Bu vakte kadar okunan gereksiz bilgileri bir düşünün; romanlar, hikâyeler, dergi köşeleri, gazete kupürleri, WhatsApp durumları, tweetler… Artık üzerimize hücum eden tüm bu bilgilerin karşısına bir “Dur!” tabelası koyup bir öze dönüş hareketi başlatmak gerek. Ebedî kurtuluşun anahtarı Allah Resûlü’ne (sav) ittiba etmekse, okumak için onun sözlerini öncelemeliyiz. Özellikle, Ehl-i Hadis metodunun takipçileri olarak ciltler dolusu hadis külliyatlarını okuyamasak da takdim ettiğimiz Sahîh-i Müslim’in muhtasarını okumaya güç yetirebiliriz.

Kitaplarda buluşmak üzere…

 


[1]. Sahih-i Müslim Şerhi el-Minhâc, İmam Muhyiddin en-Nevevî, Karınca Polen Yayınları, 1/73-77; Sahîh-i Müslim Muhtasar, İmam Müslim, Karınca Polen Yayınları, s. 61-62; El-Bidâye Ve‘n-Nihâye, İbni Kesir, Daru’l Fikri, 11/33-35

[2]. “Hatib dedi ki: ‘Müslim, Buhari’nin yolunu takip etmiş, onun ilmi birikimini incelemiş ve onun usulünü de izlemiştir.’ Darakutni dedi ki: Buhari olmasaydı, Müslim ne gider ne de gelebilirdi.” (bk. Sahih-i Müslim Şerhi el-Minhâc, İmam Muhyiddin en-Nevevî, Karınca Polen Yayınları, 1/76)

[3]. Konuyla ilgili en meşhur kıssa şudur: “Günün birinde Zühri, meclisinde bulunanlara, ‘Kim Kur’ân’ın telaffuzu meselesinde Buhari ile aynı kanaatte ise bizim meclisimizden uzaklaşsın.’ dedi.
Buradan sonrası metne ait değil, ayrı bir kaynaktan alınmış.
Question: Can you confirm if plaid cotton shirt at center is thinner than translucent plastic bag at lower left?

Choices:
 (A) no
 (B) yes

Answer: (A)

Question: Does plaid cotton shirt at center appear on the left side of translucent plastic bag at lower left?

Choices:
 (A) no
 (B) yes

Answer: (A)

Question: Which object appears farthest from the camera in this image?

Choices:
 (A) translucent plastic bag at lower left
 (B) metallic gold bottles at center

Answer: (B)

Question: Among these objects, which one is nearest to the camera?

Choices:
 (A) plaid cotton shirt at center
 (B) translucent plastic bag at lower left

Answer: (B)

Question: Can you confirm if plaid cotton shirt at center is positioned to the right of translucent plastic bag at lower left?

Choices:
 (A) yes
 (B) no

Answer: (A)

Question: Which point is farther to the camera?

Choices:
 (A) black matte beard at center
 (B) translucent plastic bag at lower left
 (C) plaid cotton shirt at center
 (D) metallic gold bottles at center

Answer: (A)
Meclistekiler arasında Müslim ibni El-Haccac da vardı. Müslim derhal yerinden kalkıp evine gitti ve Zühri’den işittiklerinin tamamını toplayıp, bir araya getirdi ve onları kendisine gönderdi. Zühri’den rivayette bulunmayı büsbütün terk etti. Sahih’inde olsun, başka eserlerinde olsun ondan hiçbir rivayet nakletmedi. Aralarındaki bu ayrılık daha da derinleşti. (bk. Sahih-i Müslim Şerhi el-Minhâc, İmam Muhyiddin en-Nevevî, Karınca Polen Yayınları, 1/76)

[4]. Sahih-i Müslim Şerhi el-Minhâc, İmam Muhyiddin en-Nevevî, Karınca Polen Yayınları, 1/76

[5]. Ahmed ibni Seleme dedi ki: ‘Ebu Zurr’a ve Ebu Hatim’i, sahihi bilmek hususunda Müslim’in her ikisinin çağdaşları olan diğer meşayihten (hadis âlimlerinden) önde tuttuklarını gördüm.’ (bk. Sahih-i Müslim Şerhi el-Minhâc, İmam Muhyiddin en-Nevevî, Karınca Polen Yayınları, 1/78)
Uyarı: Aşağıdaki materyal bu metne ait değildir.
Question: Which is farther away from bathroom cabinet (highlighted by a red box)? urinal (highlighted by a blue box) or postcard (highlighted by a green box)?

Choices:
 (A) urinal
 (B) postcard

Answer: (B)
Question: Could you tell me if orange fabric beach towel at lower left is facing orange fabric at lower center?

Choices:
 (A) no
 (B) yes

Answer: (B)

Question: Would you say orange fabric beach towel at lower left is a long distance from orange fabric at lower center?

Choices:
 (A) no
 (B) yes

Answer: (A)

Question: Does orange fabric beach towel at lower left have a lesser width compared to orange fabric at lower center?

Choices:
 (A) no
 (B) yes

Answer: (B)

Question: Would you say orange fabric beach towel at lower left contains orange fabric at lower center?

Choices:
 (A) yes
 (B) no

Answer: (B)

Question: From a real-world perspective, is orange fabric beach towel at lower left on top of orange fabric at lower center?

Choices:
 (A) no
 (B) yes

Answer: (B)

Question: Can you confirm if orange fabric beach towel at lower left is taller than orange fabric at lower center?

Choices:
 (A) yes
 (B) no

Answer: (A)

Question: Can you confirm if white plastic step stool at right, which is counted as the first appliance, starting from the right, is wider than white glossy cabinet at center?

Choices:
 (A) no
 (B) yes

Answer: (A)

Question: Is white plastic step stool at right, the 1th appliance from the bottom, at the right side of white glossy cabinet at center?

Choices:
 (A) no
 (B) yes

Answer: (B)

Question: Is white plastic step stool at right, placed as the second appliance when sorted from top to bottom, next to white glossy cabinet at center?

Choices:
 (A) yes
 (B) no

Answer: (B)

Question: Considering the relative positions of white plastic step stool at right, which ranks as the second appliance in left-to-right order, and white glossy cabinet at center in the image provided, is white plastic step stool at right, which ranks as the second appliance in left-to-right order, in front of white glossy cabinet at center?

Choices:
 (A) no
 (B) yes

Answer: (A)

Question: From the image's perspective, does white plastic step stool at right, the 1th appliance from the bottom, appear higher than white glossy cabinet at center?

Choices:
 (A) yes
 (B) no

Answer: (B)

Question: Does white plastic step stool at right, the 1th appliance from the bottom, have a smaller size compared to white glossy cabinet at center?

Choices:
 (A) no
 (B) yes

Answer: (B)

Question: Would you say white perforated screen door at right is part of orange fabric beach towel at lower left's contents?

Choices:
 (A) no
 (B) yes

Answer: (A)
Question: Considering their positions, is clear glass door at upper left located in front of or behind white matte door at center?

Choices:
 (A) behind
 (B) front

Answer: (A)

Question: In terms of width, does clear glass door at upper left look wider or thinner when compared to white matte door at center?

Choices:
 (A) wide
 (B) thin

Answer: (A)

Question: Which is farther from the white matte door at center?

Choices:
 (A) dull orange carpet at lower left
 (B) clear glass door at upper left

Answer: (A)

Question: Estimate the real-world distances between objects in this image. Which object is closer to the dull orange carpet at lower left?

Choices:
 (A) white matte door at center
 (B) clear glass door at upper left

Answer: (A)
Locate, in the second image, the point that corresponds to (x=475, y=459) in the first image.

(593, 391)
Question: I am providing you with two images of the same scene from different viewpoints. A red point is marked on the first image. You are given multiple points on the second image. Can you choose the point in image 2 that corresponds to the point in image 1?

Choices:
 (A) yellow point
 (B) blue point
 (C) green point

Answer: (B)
          Nesai, onun hakkında, ‘Ümmet, bu iki kitabın sahih olduğu ve onlardaki hadislerle amel etmenin vacip olduğu üzerinde icma etmiştir.’ der. (bk. Sahîh-i Müslim Muhtasar, İmam Müslim, Karınca Polen Yayınları, s. 62)

          Hâkim, En-Nisaburi’de, ‘Gök kubbenin altında Müslim’in kitabından daha sahih hiçbir kitap yoktur.’ der.
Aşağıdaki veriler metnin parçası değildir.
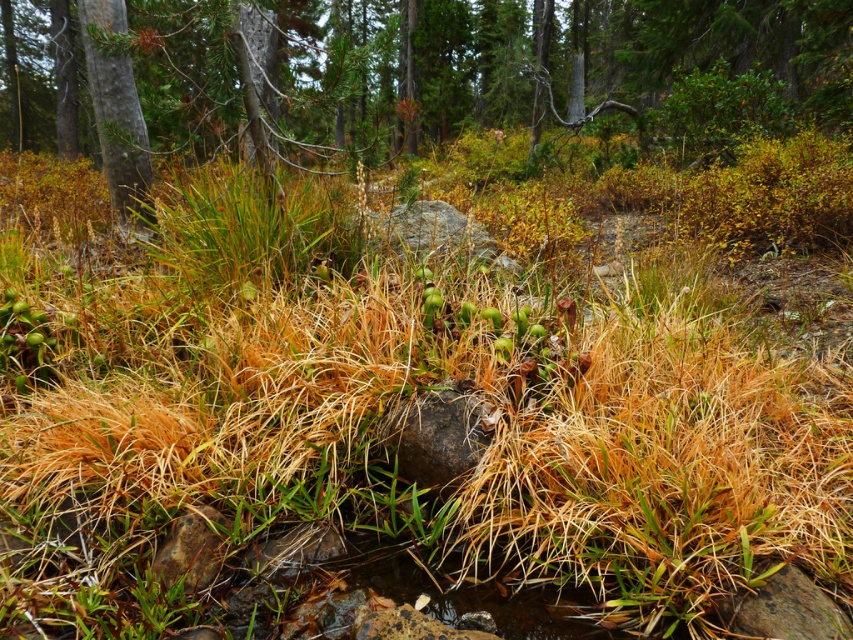 In the scene shown: You are standing in the forest and want to take a photo of the green matte tree at center. If your camera has a maximum focus range of 3 meters, will you need to move closer or farther away to capture it clearly?

The green matte tree at center is 3.31 meters from viewer. Since the camera can only focus up to 3 meters, you need to move closer to be within the 3 meter range.

You are a hiker who wants to take a photo of both the green matte tree at center and the green textured tree at upper left. Which tree should you stand closer to in order to capture both in a single frame?

You should stand closer to the green textured tree at upper left because the green matte tree at center is taller than the green textured tree at upper left, so by positioning yourself nearer to the shorter tree, you can include both trees within the camera frame more effectively.

You are standing in the forest scene described. You see a point marked at coordinates (553, 68). What object is located at that point?

The point at coordinates (553, 68) marks the green matte tree at center. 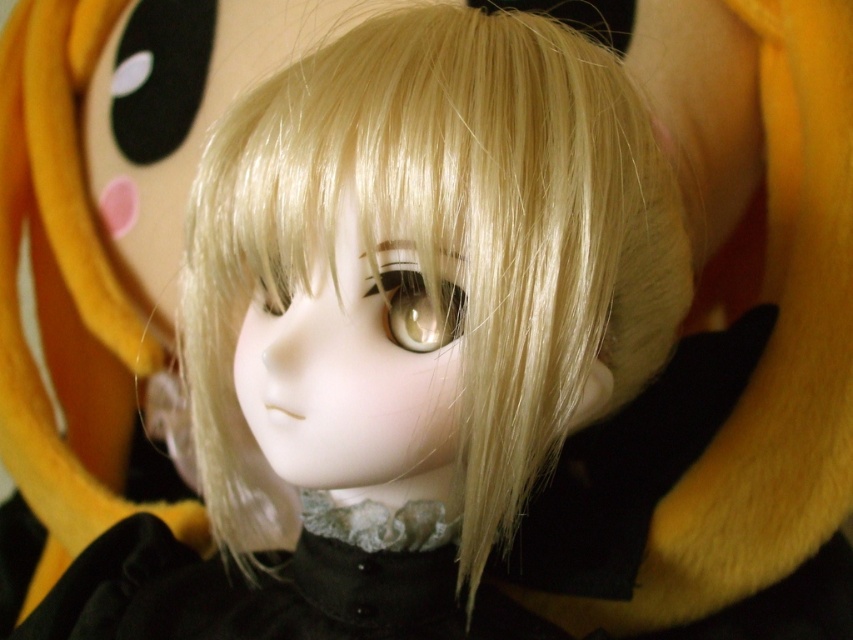 Question: Which object appears closest to the camera in this image?

Choices:
 (A) blonde silky hair at center
 (B) soft yellow plush at upper left

Answer: (A)

Question: Is blonde silky hair at center above soft yellow plush at upper left?

Choices:
 (A) no
 (B) yes

Answer: (A)

Question: Which of the following is the closest to the observer?

Choices:
 (A) soft yellow plush at upper left
 (B) blonde silky hair at center

Answer: (B)

Question: Observing the image, what is the correct spatial positioning of blonde silky hair at center in reference to soft yellow plush at upper left?

Choices:
 (A) below
 (B) above

Answer: (A)

Question: Which point is closer to the camera?

Choices:
 (A) (274, 296)
 (B) (100, 240)

Answer: (A)

Question: Does blonde silky hair at center appear on the right side of soft yellow plush at upper left?

Choices:
 (A) yes
 (B) no

Answer: (A) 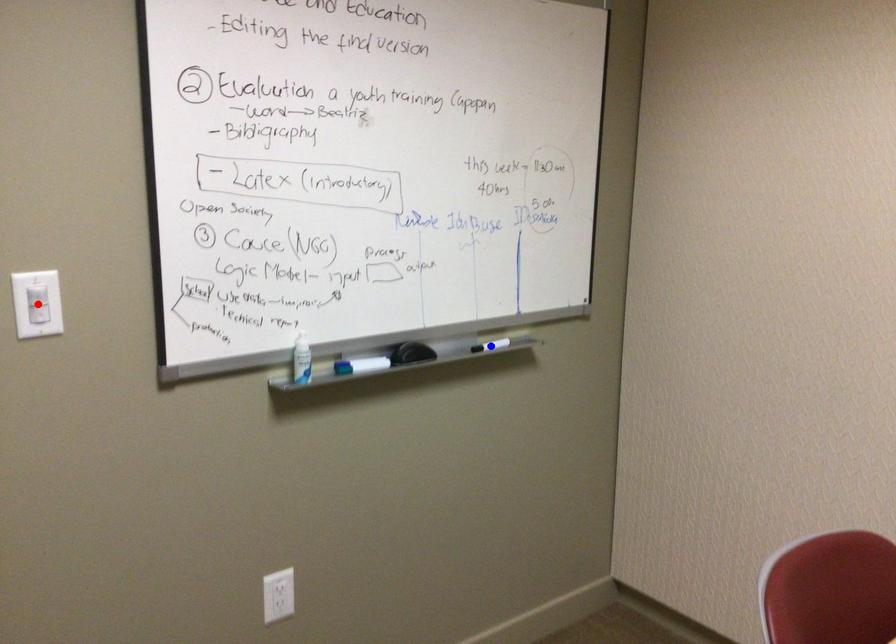 Question: Two points are marked on the image. Which point is closer to the camera?

Choices:
 (A) Blue point is closer.
 (B) Red point is closer.

Answer: (B) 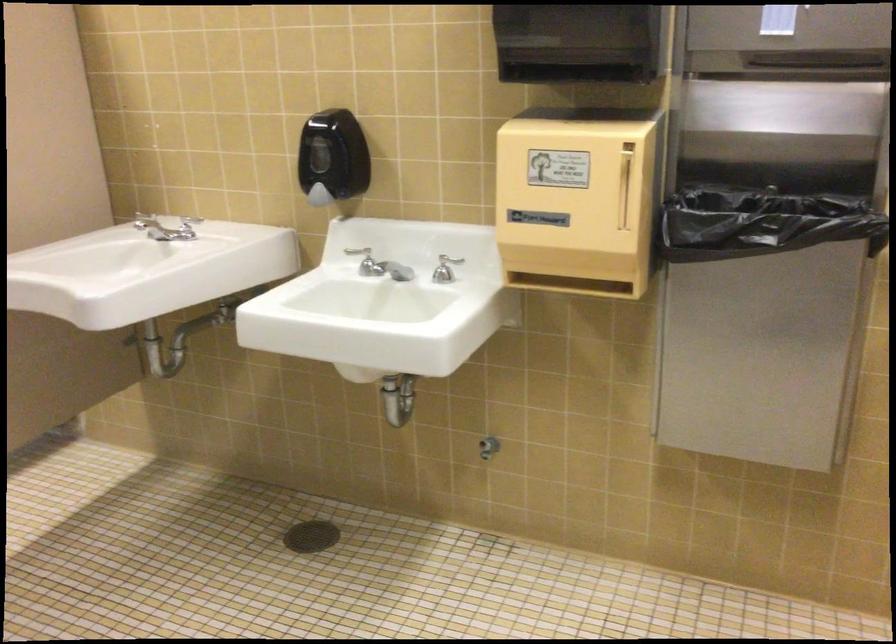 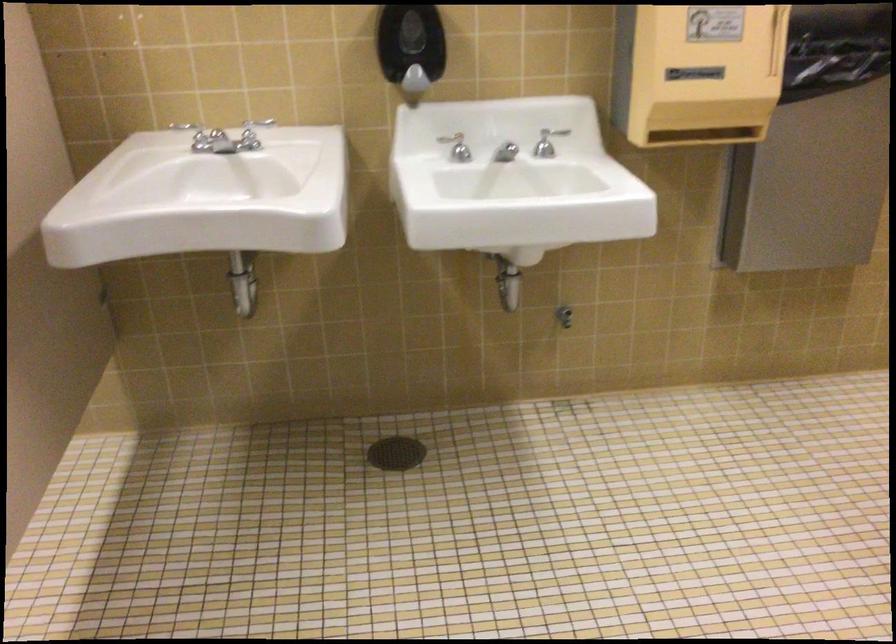 Find the pixel in the second image that matches (418,272) in the first image.

(505, 152)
[6]. Sahih-i Müslim Şerhi el-Minhâc, İmam Muhyiddin en-Nevevî, Karınca Polen Yayınları, 1/77

[7]. “Hafız Ebu Ali En-Neysaburi dedi ki: ‘Gök kubbesi altında hadis ilminde Müslim’in kitabından daha sahih bir kitap yoktur.’ ” (bk. Sahih-i Müslim Şerhi el-Minhâc, İmam Muhyiddin en-Nevevî, Karınca Polen Yayınları, 1/79)

[8]. Bugün elimizdeki Müslim nüshalarında bulunan bab başlıkları İmam Nevevi tarafından konulmuştur.